= Exercise requirements =
What's wanted is a faithful retyping of every entry, pictures excluded.

= Exercise materials =
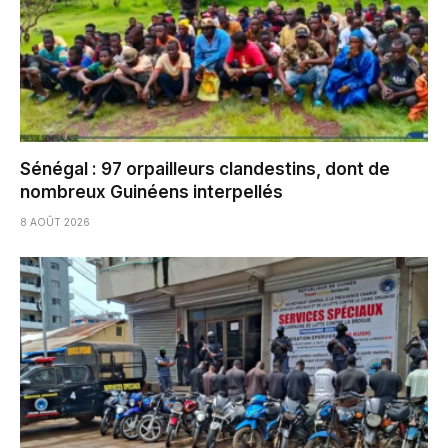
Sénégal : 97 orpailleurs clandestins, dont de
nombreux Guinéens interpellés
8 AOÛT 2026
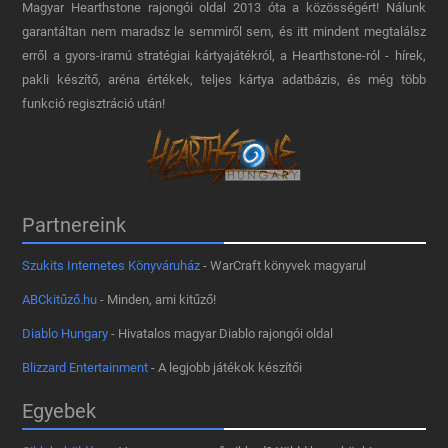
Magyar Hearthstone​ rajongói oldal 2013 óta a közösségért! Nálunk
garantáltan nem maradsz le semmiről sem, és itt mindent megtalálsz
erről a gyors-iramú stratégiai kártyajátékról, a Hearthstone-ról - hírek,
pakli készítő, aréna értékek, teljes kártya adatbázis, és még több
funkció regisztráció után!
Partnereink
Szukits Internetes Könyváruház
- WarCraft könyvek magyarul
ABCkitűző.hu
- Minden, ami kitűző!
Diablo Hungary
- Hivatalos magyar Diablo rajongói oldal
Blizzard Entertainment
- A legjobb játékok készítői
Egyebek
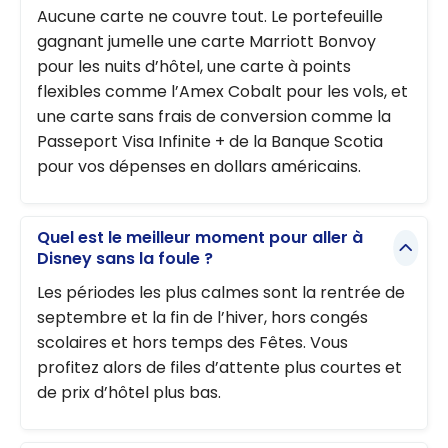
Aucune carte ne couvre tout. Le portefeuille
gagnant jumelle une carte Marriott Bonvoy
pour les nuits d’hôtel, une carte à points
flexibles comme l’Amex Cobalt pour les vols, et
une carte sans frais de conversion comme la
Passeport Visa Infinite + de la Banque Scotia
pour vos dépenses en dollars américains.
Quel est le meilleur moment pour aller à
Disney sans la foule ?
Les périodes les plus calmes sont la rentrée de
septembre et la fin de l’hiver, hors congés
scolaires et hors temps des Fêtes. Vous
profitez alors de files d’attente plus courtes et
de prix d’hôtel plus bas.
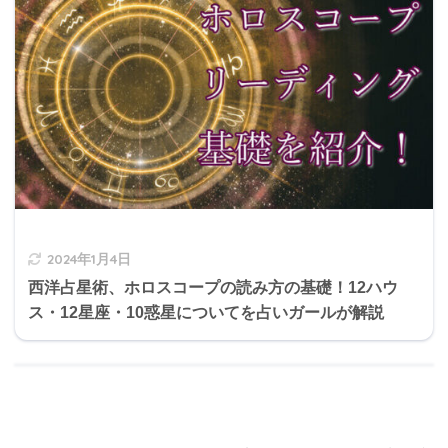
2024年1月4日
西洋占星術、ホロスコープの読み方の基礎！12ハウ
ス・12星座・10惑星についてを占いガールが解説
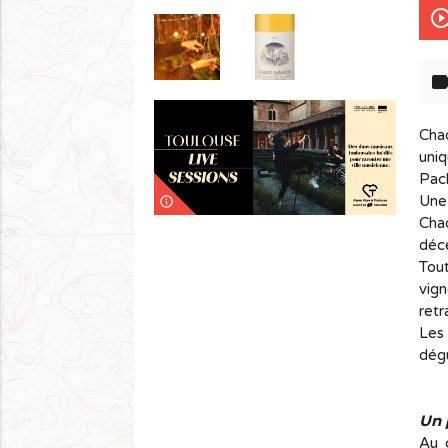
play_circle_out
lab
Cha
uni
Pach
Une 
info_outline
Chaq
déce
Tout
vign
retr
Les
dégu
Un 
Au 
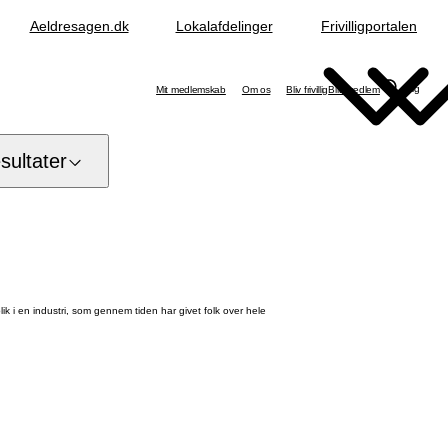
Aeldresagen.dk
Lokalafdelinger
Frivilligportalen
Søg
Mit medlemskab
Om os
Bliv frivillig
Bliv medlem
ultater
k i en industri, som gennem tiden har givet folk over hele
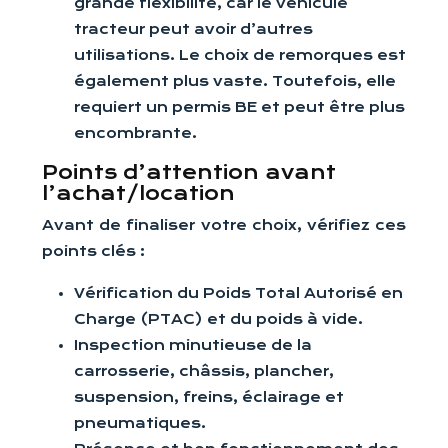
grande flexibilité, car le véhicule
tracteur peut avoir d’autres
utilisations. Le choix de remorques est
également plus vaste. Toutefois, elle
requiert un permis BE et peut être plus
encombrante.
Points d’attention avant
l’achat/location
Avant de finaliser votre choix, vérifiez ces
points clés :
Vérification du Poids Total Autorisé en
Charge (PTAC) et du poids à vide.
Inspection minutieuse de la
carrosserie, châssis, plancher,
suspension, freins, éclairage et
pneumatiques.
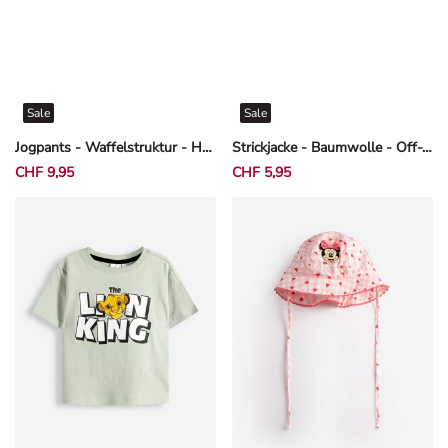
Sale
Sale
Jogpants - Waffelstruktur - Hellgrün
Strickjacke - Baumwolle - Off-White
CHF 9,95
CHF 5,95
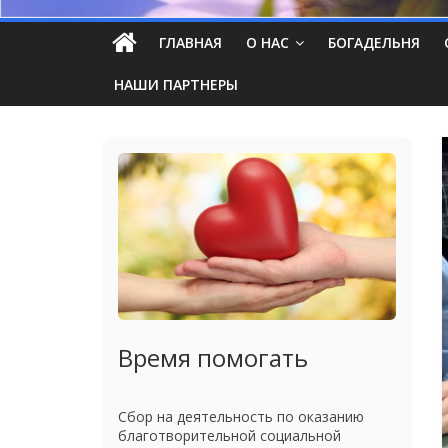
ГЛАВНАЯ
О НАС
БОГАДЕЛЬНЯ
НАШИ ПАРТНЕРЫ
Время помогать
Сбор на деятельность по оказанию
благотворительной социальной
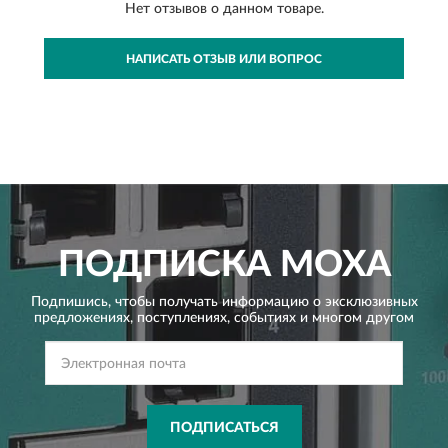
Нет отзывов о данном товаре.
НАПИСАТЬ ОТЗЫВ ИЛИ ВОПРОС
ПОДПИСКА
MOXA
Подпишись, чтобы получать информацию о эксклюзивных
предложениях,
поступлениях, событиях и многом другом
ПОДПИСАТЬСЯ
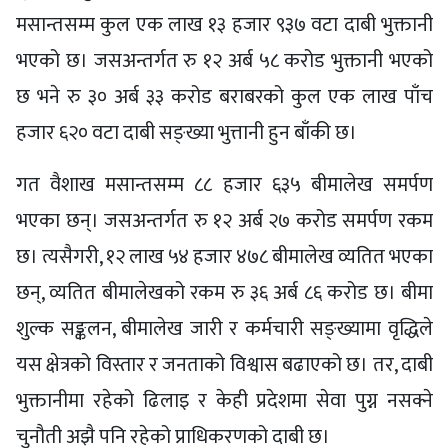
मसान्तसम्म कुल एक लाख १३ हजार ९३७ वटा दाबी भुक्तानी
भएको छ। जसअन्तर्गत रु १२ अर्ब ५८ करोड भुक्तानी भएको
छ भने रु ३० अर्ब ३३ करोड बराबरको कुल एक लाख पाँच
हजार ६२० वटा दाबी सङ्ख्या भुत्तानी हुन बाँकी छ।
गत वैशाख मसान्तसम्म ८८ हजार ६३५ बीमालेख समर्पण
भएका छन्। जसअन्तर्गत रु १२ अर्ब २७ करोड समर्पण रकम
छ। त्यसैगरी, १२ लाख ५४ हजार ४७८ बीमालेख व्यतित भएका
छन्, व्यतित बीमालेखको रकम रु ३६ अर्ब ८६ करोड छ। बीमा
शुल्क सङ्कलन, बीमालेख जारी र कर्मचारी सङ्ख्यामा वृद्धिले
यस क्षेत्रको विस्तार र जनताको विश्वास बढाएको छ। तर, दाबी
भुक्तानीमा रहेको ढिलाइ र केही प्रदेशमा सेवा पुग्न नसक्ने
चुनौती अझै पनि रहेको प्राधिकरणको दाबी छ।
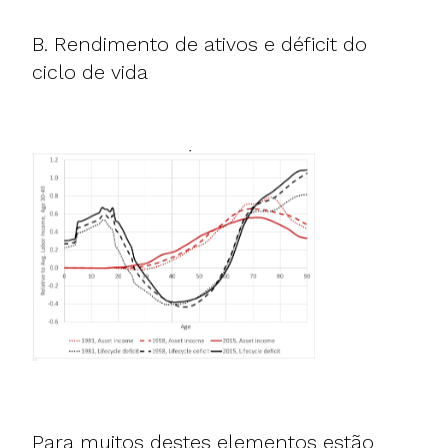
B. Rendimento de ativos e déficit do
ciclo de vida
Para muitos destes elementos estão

= Task response =
Sénégal : 97 orpailleurs clandestins, dont de
nombreux Guinéens interpellés
8 AOÛT 2026
Magyar Hearthstone​ rajongói oldal 2013 óta a közösségért! Nálunk
garantáltan nem maradsz le semmiről sem, és itt mindent megtalálsz
erről a gyors-iramú stratégiai kártyajátékról, a Hearthstone-ról - hírek,
pakli készítő, aréna értékek, teljes kártya adatbázis, és még több
funkció regisztráció után!
Partnereink
Szukits Internetes Könyváruház
- WarCraft könyvek magyarul
ABCkitűző.hu
- Minden, ami kitűző!
Diablo Hungary
- Hivatalos magyar Diablo rajongói oldal
Blizzard Entertainment
- A legjobb játékok készítői
Egyebek
Aucune carte ne couvre tout. Le portefeuille
gagnant jumelle une carte Marriott Bonvoy
pour les nuits d’hôtel, une carte à points
flexibles comme l’Amex Cobalt pour les vols, et
une carte sans frais de conversion comme la
Passeport Visa Infinite + de la Banque Scotia
pour vos dépenses en dollars américains.
Quel est le meilleur moment pour aller à
Disney sans la foule ?
Les périodes les plus calmes sont la rentrée de
septembre et la fin de l’hiver, hors congés
scolaires et hors temps des Fêtes. Vous
profitez alors de files d’attente plus courtes et
de prix d’hôtel plus bas.
2024年1月4日
西洋占星術、ホロスコープの読み方の基礎！12ハウ
ス・12星座・10惑星についてを占いガールが解説
play_circle_out
lab
Cha
uni
Pach
Une 
info_outline
Chaq
déce
Tout
vign
retr
Les
dégu
Un 
Au 
Aeldresagen.dk
Lokalafdelinger
Frivilligportalen
Søg
Mit medlemskab
Om os
Bliv frivillig
Bliv medlem
ultater
k i en industri, som gennem tiden har givet folk over hele
grande flexibilité, car le véhicule
tracteur peut avoir d’autres
utilisations. Le choix de remorques est
également plus vaste. Toutefois, elle
requiert un permis BE et peut être plus
encombrante.
Points d’attention avant
l’achat/location
Avant de finaliser votre choix, vérifiez ces
points clés :
Vérification du Poids Total Autorisé en
Charge (PTAC) et du poids à vide.
Inspection minutieuse de la
carrosserie, châssis, plancher,
suspension, freins, éclairage et
pneumatiques.
Sale
Sale
Jogpants - Waffelstruktur - Hellgrün
Strickjacke - Baumwolle - Off-White
CHF 9,95
CHF 5,95
ГЛАВНАЯ
О НАС
БОГАДЕЛЬНЯ
НАШИ ПАРТНЕРЫ
Время помогать
Сбор на деятельность по оказанию
благотворительной социальной
Нет отзывов о данном товаре.
НАПИСАТЬ ОТЗЫВ ИЛИ ВОПРОС
ПОДПИСКА
MOXA
Подпишись, чтобы получать информацию о эксклюзивных
предложениях,
поступлениях, событиях и многом другом
ПОДПИСАТЬСЯ
मसान्तसम्म कुल एक लाख १३ हजार ९३७ वटा दाबी भुक्तानी
भएको छ। जसअन्तर्गत रु १२ अर्ब ५८ करोड भुक्तानी भएको
छ भने रु ३० अर्ब ३३ करोड बराबरको कुल एक लाख पाँच
हजार ६२० वटा दाबी सङ्ख्या भुत्तानी हुन बाँकी छ।
गत वैशाख मसान्तसम्म ८८ हजार ६३५ बीमालेख समर्पण
भएका छन्। जसअन्तर्गत रु १२ अर्ब २७ करोड समर्पण रकम
छ। त्यसैगरी, १२ लाख ५४ हजार ४७८ बीमालेख व्यतित भएका
छन्, व्यतित बीमालेखको रकम रु ३६ अर्ब ८६ करोड छ। बीमा
शुल्क सङ्कलन, बीमालेख जारी र कर्मचारी सङ्ख्यामा वृद्धिले
यस क्षेत्रको विस्तार र जनताको विश्वास बढाएको छ। तर, दाबी
भुक्तानीमा रहेको ढिलाइ र केही प्रदेशमा सेवा पुग्न नसक्ने
चुनौती अझै पनि रहेको प्राधिकरणको दाबी छ।
B. Rendimento de ativos e déficit do
ciclo de vida
Para muitos destes elementos estão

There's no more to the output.